Merrill, Samuel, 1792-1855
- Existence: 1792 - 1855
Samuel Merrill a native of Peacham, Vermont, was an early lawyer and leading citizen of Indiana, who served as state treasurer from 1822 to 1834. Merrill attended Dartmouth College, and in 1816 settled in Vevay, Indiana, where he established a law practice and served in the Indiana General Assembly as a representative from Switzerland County (1821–22). Merrill resigned his position as state treasurer in 1834 to become the president of the State Bank of Indiana (1834–44); he also served as the president of the Madison and Indianapolis Railroad Company (1844–48) and head of the Merrill Publishing Company, which later became the Bobbs-Merrill Company. In addition to his government service and business ventures, Merrill was the second president of the Indiana Historical Society (1835–48), a founder and trustee of Wabash College, and an elder in the Second Presbyterian and Fourth Presbyterian churches in Indianapolis.

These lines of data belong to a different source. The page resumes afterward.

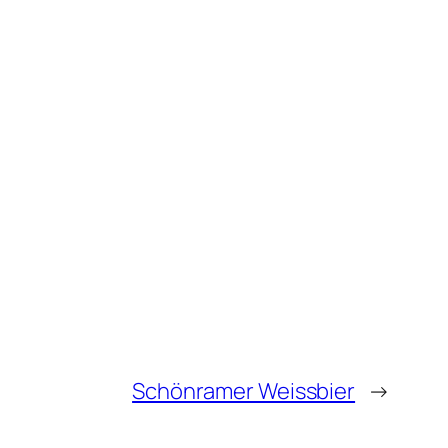
Schönramer Weissbier
→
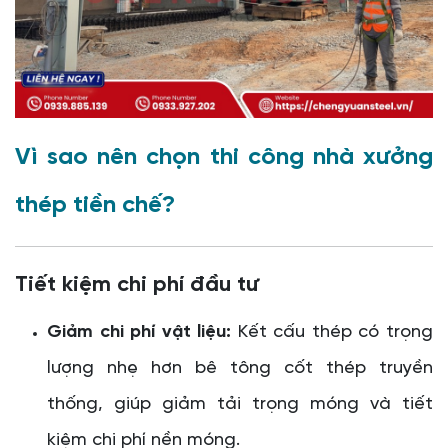
Vì sao nên chọn thi công nhà xưởng
thép tiền chế?
Tiết kiệm chi phí đầu tư
Giảm chi phí vật liệu:
Kết cấu thép có trọng
lượng nhẹ hơn bê tông cốt thép truyền
thống, giúp giảm tải trọng móng và tiết
kiệm chi phí nền móng.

Found in 2 Collections and/or Records:
Samuel Merrill's correspondence, primarily with members of his family. He discusses various family matters, describes school teachin in York, Pennsylvania, and reflects on political atmosphere in 1812. One letter describes attendence at an anti-slavery meeting in 1834 at which Lewis Tappan gave and address. Reference to the Dartmouth College Case is also made.
Ten-page short dialogue involving three characters by Samuel Merrill.